Biotab is nothing if not ballsy.

The Monrovia-based company, which defied the terms of the original settlement, today agreed to shell out another $1.75 million in what prosecutors claim is the largest award in Orange County history obtained for violating the injunctive terms of a previous OCDA consumer protection settlement.

"I do . . ." Jimmy Johnson stretches the truth about ExtenZe.
"I do . . ." Jimmy Johnson stretches the truth about ExtenZe.

The lawsuit against the dietary supplement manufacturer and distributor, which got popped for multiple violations of consumer protection laws, only pertains to Biotab products marketed and sold throughout the State of California.

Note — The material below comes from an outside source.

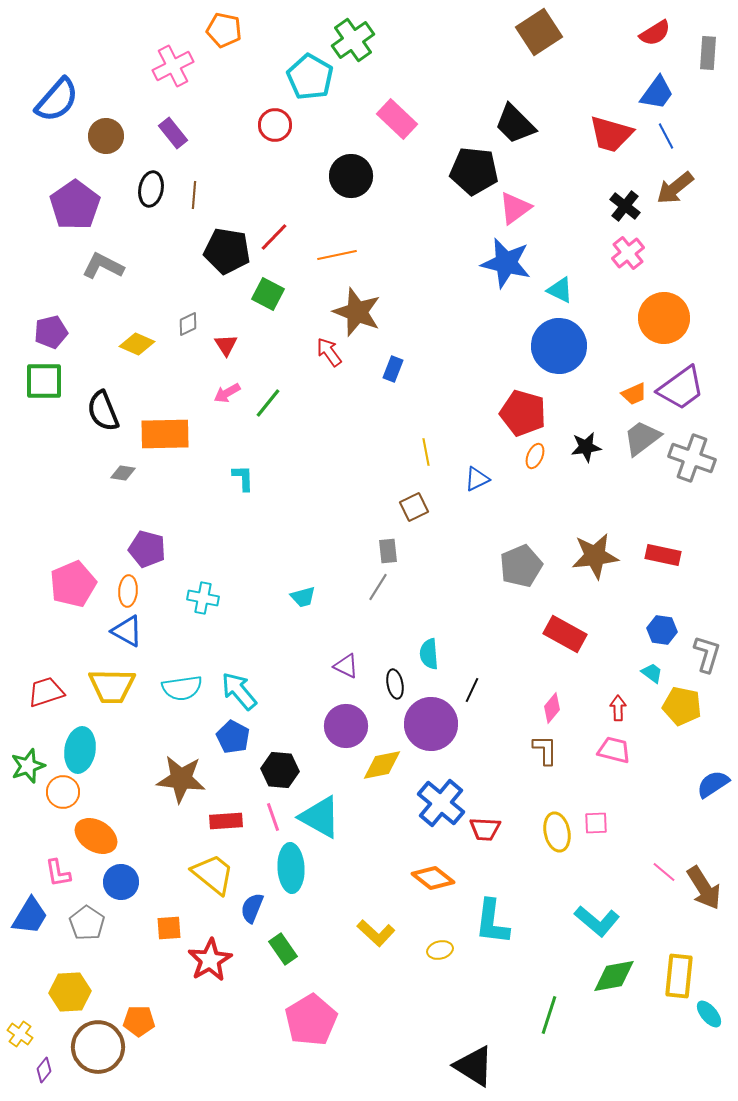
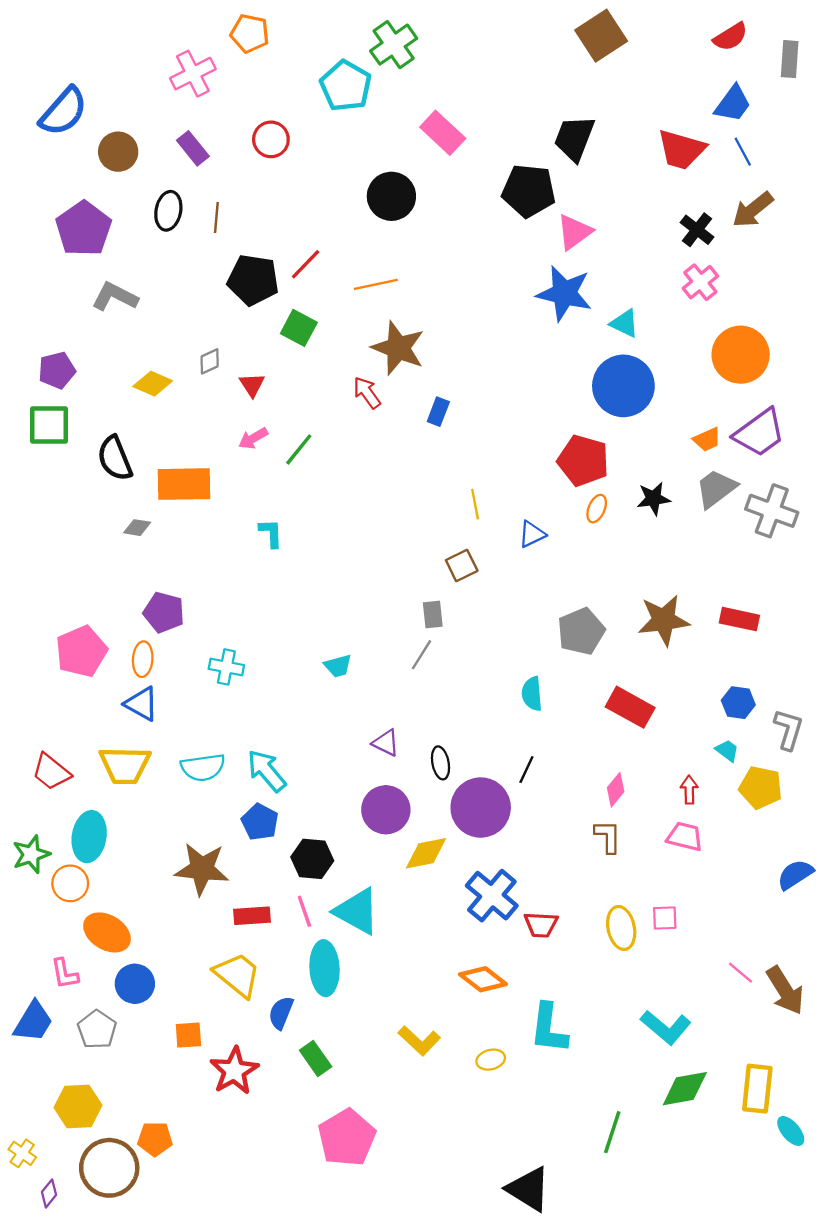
black trapezoid: (515, 124) -> (574, 138), turned 66
red circle: (275, 125) -> (271, 139), moved
cyan semicircle: (429, 654) -> (532, 694), moved
red trapezoid: (46, 692) -> (51, 772), turned -123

Biotab was found to have "engaged in false and misleading advertising in the the marketing and sale of certain dietary supplement products, including ExtenZe, which they falsely claimed without any substantiation would enhance a man's penis size," reads an OCDA statement on the latest settlement.

These were "the same untrue claims regarding penile enlargement" that were made by the principals of Biotab and the former manufacturer and distributor of ExtenZe, Dish Direct, Inc., under the 2006 settlement, says the OCDA, which notes that deal included injunctive terms prohibiting future false advertising and unsubstantiated claims.

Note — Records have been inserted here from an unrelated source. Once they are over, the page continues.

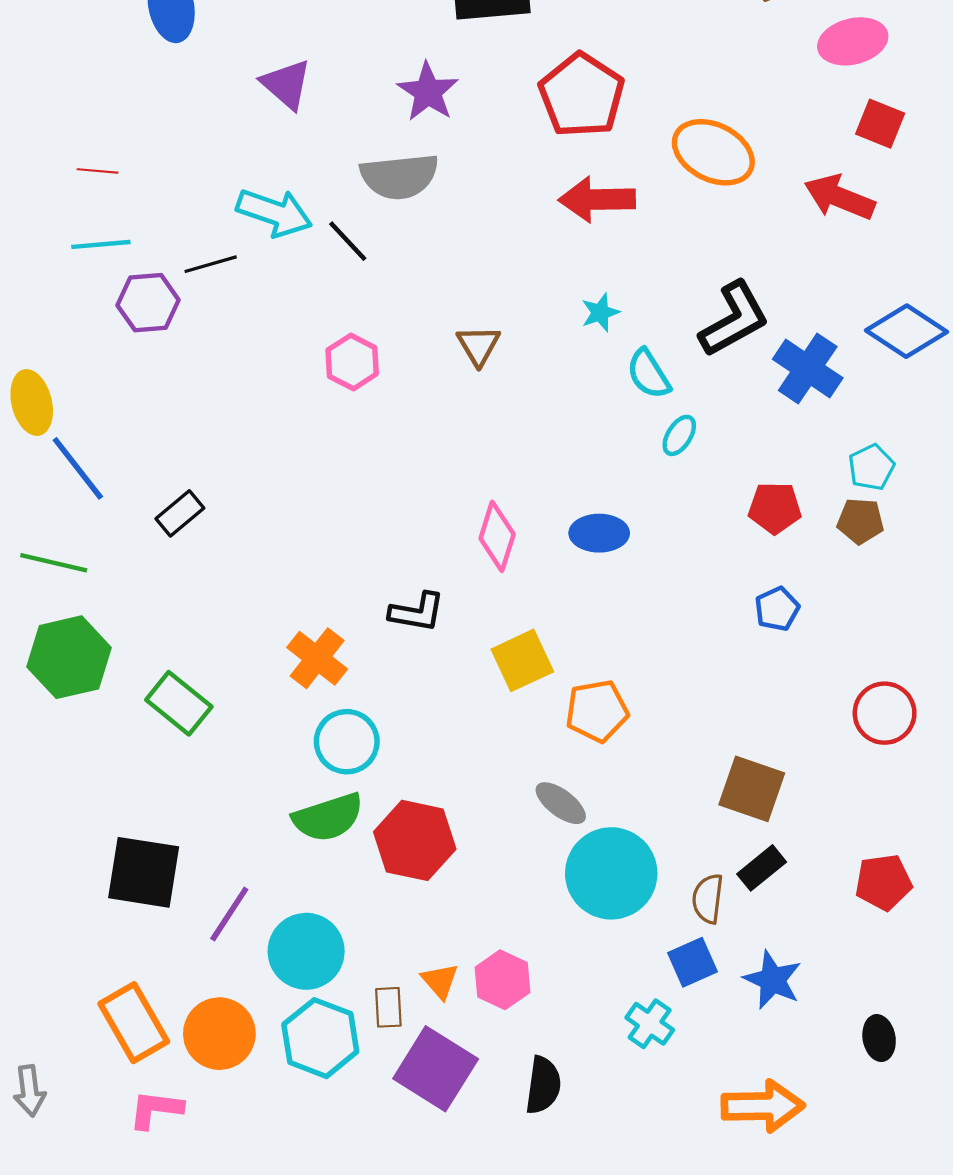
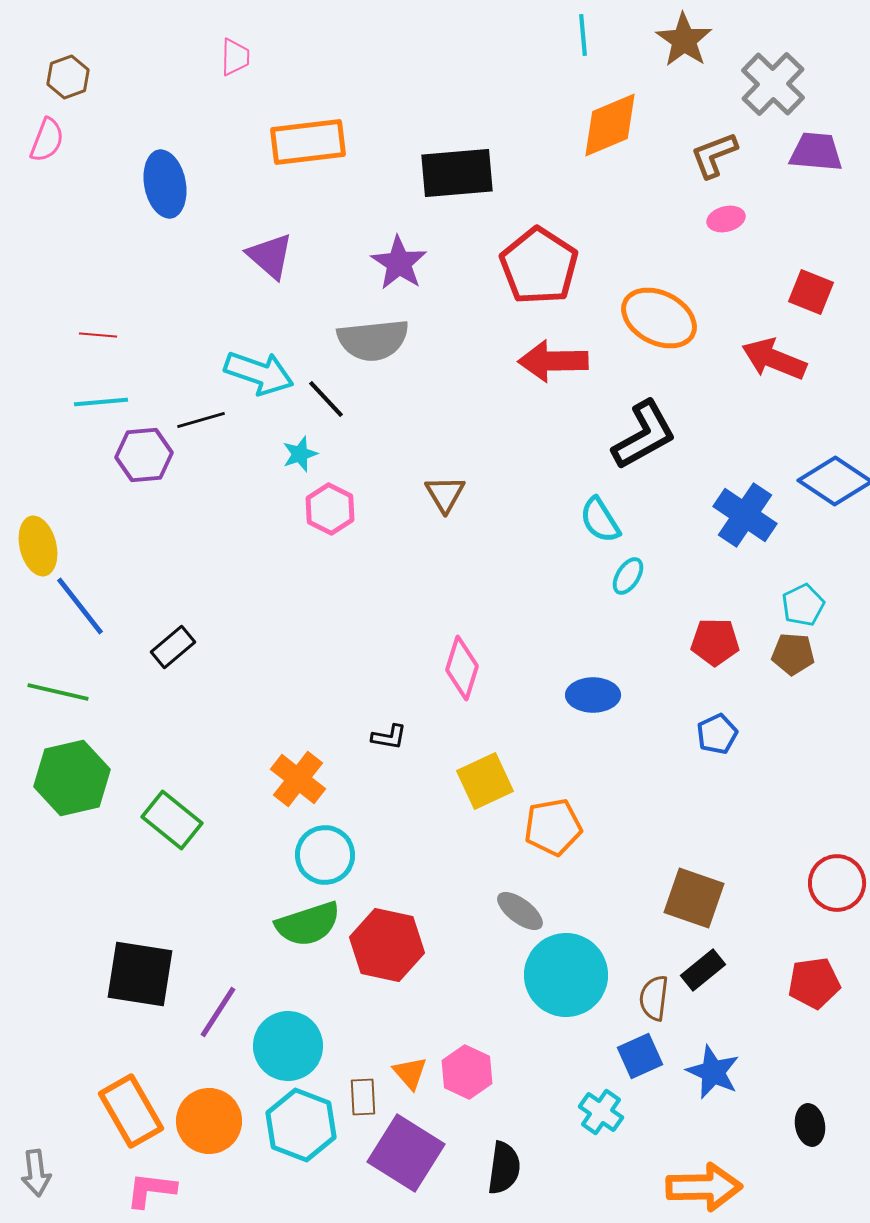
pink ellipse: (853, 41) -> (726, 219), moved, size x0.6
cyan star: (600, 313) -> (300, 454), moved
black L-shape: (734, 319) -> (644, 435), moved
blue ellipse: (599, 533) -> (593, 695), moved
black L-shape: (417, 612) -> (389, 737), size x0.7
red circle: (885, 713) -> (837, 883), moved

"The current case is both a violation of consumer protection laws and the previous injunction," reads the OCDA statement. "The current lawsuit also states that Biotab violated Proposition 65, which requires products that expose consumers to over one-half microgram of lead per day to be marked with a warning label." An OCDA investigation discovered multiple lot numbers of the ExtenZe product contained over the legal limit of micrograms of lead without proper warning labels.

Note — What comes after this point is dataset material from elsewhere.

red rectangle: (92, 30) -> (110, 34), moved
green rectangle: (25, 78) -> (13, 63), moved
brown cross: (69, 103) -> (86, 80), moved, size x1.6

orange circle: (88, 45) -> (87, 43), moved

Because that violates California law, Biotab is required under the terms of the latest settlement to follow a strict testing protocol for all of its products.

Biotab was also found to have failed to reimburse customers in a timely fashion for returned products, according to the OCDA, which found that in some cases the company never sent refunds but did send and charge customers for unordered products.

The company, which has not admitted fault or liability, has agreed to injunctive terms to prevent any future unfair business practices related to the above offenses, reads the OCDA statement, which adds that in addition to the $1.75 million in civil penalties, Biotab must pay restitution to consumers who have not already received refunds and who filed documented complaints with the company, the Better Business Bureau or the California Attorney General between July 1, 2006, and July 1, 2011.